[Provided records — start]

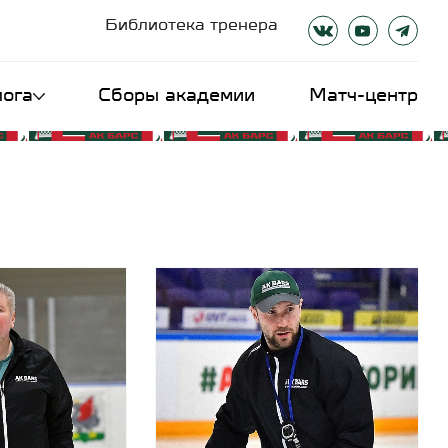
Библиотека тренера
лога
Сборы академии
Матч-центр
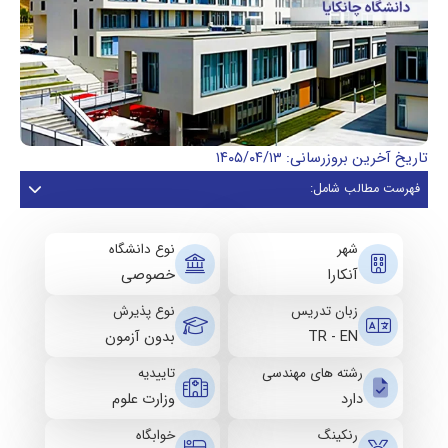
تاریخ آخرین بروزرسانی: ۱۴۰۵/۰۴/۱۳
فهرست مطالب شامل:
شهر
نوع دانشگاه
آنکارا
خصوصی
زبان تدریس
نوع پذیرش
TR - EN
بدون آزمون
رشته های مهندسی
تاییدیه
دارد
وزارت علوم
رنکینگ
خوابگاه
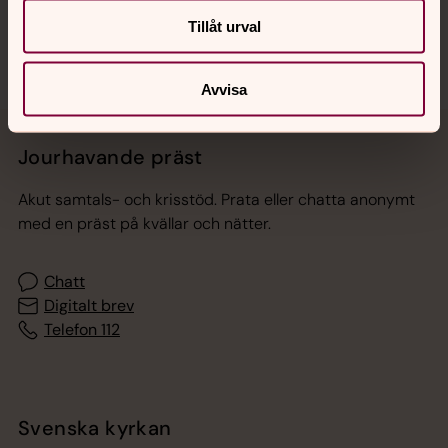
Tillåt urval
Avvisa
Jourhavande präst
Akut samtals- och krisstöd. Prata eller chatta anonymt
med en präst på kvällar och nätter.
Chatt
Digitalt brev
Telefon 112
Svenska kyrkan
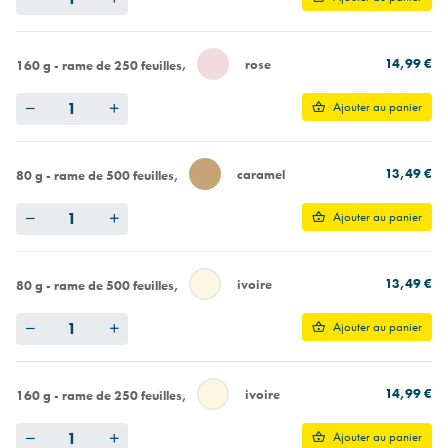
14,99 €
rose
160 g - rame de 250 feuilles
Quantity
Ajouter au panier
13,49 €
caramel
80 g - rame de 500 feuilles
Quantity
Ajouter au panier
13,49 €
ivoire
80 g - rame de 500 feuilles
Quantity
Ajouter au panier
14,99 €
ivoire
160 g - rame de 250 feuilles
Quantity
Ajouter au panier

[Provided records — finish]
[Provided records — start]

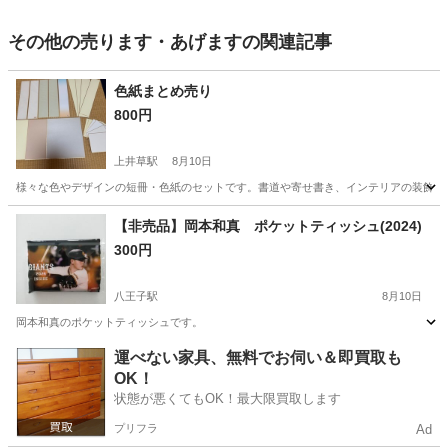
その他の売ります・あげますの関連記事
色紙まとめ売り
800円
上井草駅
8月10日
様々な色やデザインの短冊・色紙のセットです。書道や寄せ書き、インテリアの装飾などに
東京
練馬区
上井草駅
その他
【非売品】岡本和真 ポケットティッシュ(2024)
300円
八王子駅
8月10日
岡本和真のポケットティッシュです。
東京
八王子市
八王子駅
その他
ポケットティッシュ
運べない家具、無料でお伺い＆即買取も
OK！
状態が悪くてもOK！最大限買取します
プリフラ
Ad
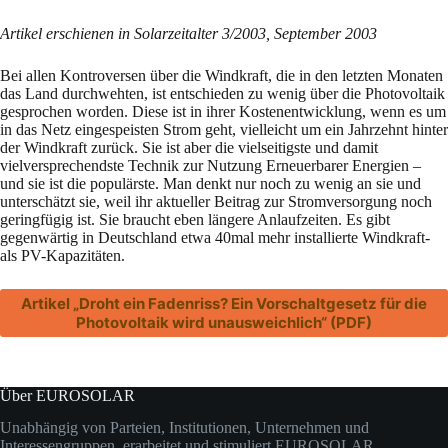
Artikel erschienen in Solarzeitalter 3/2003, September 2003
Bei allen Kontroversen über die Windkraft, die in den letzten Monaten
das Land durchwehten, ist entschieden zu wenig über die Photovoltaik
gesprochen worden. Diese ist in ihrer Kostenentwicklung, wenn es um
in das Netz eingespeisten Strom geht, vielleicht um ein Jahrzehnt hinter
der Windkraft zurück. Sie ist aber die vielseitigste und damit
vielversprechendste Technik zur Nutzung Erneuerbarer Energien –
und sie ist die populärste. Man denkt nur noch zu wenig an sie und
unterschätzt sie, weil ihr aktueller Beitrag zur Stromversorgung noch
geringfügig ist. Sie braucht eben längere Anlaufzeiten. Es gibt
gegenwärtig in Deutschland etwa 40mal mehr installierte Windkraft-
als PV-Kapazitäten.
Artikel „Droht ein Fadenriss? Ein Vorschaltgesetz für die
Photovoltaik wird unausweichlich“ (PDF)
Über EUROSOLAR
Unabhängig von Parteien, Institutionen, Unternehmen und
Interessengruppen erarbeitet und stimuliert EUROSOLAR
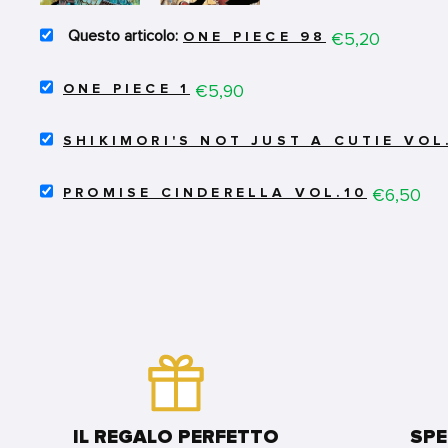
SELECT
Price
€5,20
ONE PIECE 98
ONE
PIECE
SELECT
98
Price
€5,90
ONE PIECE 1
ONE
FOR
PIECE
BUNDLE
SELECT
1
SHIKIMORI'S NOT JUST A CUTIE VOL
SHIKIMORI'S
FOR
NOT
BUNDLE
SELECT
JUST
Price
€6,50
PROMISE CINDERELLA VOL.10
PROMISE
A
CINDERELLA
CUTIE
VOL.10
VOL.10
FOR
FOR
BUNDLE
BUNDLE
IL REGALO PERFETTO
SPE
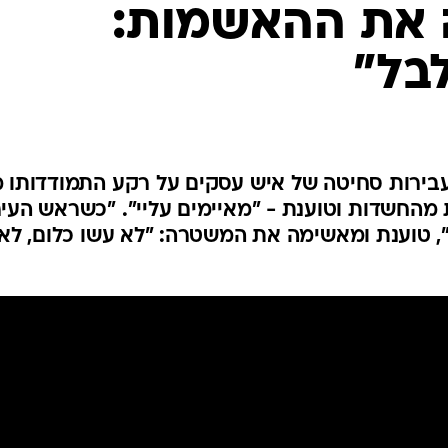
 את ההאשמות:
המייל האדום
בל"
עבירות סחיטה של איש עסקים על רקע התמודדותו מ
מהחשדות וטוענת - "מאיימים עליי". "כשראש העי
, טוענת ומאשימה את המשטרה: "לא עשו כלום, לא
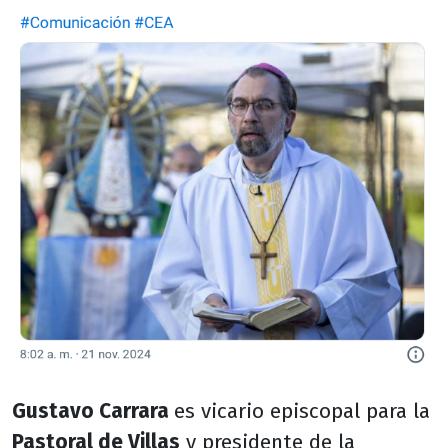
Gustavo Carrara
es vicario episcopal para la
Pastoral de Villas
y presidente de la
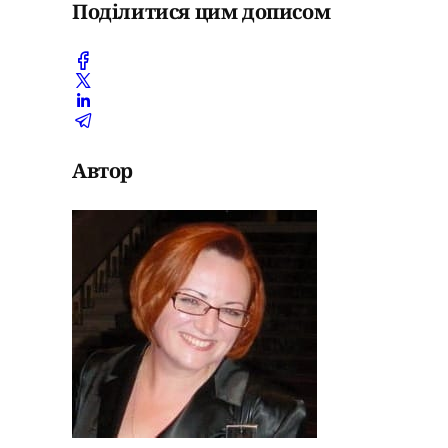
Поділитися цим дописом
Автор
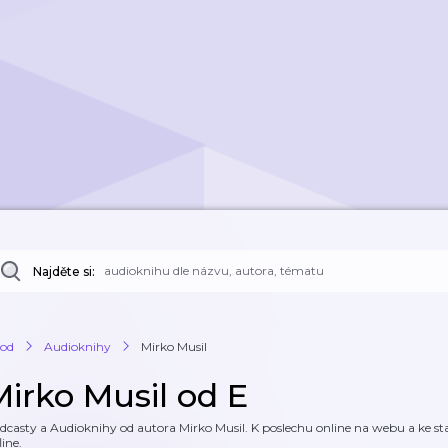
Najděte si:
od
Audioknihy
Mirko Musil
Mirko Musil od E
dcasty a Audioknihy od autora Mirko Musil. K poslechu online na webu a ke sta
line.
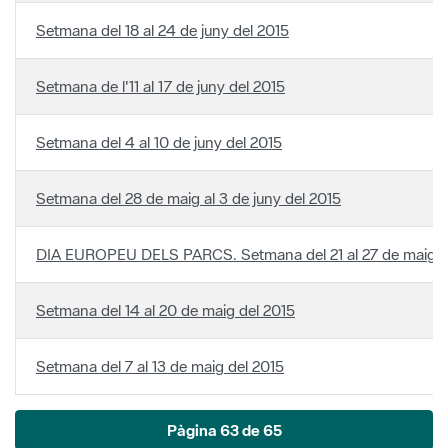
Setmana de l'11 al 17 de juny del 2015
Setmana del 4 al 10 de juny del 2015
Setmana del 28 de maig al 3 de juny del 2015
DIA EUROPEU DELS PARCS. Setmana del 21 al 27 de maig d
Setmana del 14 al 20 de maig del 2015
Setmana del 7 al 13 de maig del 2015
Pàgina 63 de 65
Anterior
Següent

[Provided records — finish]
[Provided records — start]

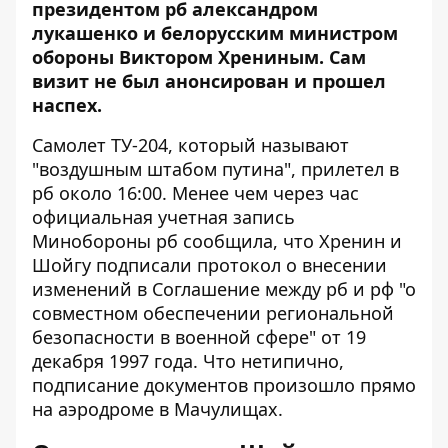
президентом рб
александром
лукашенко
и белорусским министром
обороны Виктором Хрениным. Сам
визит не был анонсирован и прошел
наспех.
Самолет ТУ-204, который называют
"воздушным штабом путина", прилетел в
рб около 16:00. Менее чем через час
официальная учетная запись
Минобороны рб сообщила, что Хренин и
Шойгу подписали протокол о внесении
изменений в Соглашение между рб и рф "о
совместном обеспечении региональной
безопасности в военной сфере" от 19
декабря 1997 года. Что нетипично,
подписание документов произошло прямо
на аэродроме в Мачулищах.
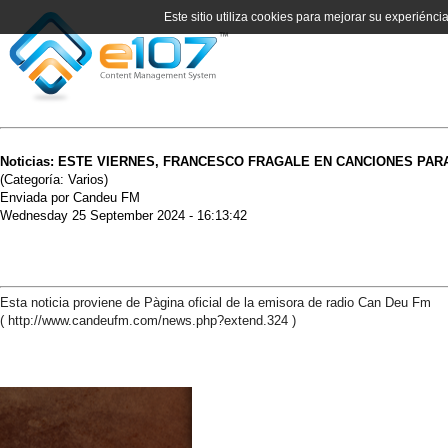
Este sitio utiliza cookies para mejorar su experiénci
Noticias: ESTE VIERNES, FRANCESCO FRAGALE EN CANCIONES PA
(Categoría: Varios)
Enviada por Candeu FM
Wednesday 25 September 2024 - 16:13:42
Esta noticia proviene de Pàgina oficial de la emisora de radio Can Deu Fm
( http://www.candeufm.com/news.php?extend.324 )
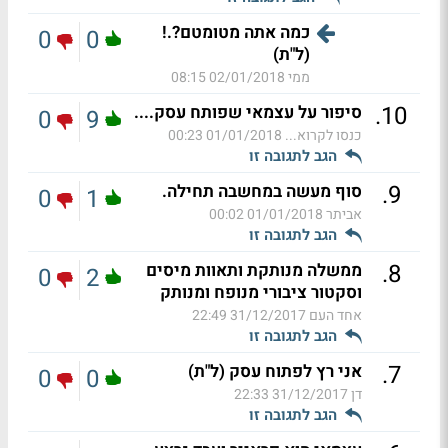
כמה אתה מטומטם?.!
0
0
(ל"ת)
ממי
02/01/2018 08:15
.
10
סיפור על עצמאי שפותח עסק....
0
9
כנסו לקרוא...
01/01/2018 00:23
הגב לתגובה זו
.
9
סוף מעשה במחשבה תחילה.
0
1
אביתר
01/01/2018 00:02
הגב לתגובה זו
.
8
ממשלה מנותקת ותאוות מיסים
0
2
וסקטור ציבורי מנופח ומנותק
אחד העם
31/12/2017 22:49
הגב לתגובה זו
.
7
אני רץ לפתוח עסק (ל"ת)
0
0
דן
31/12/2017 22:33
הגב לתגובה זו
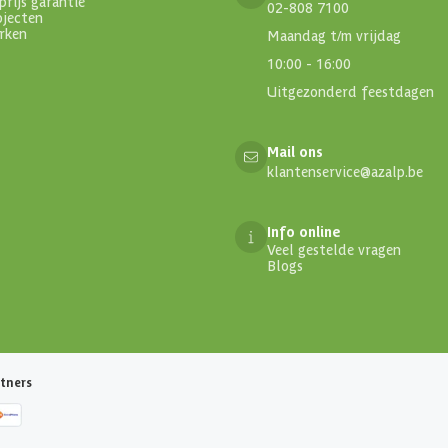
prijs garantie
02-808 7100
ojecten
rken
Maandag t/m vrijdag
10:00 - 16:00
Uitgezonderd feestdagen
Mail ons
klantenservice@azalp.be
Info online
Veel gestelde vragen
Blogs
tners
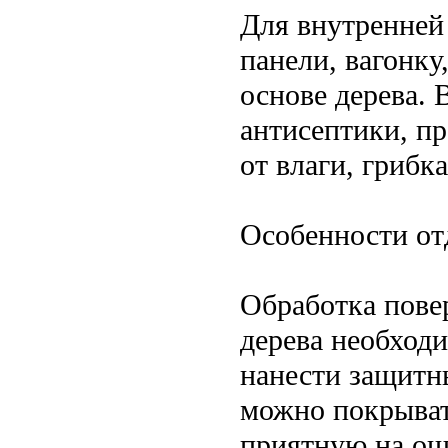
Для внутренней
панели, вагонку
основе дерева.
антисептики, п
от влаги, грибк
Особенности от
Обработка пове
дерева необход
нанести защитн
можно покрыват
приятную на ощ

[Provided records — finish]

Activity:
For this exercise, transcribe exactly the part of the records above that opens with the line containing "Библиотека тренера" and closes with the one containing "Jourhavande präst". Pictures are not part of the copy.

Exercise result:
Библиотека тренера
лога
Сборы академии
Матч-центр
تاریخ آخرین بروزرسانی: ۱۴۰۵/۰۴/۱۳
فهرست مطالب شامل:
شهر
نوع دانشگاه
آنکارا
خصوصی
زبان تدریس
نوع پذیرش
TR - EN
بدون آزمون
رشته های مهندسی
تاییدیه
دارد
وزارت علوم
رنکینگ
خوابگاه
Tillåt urval
Avvisa
Jourhavande präst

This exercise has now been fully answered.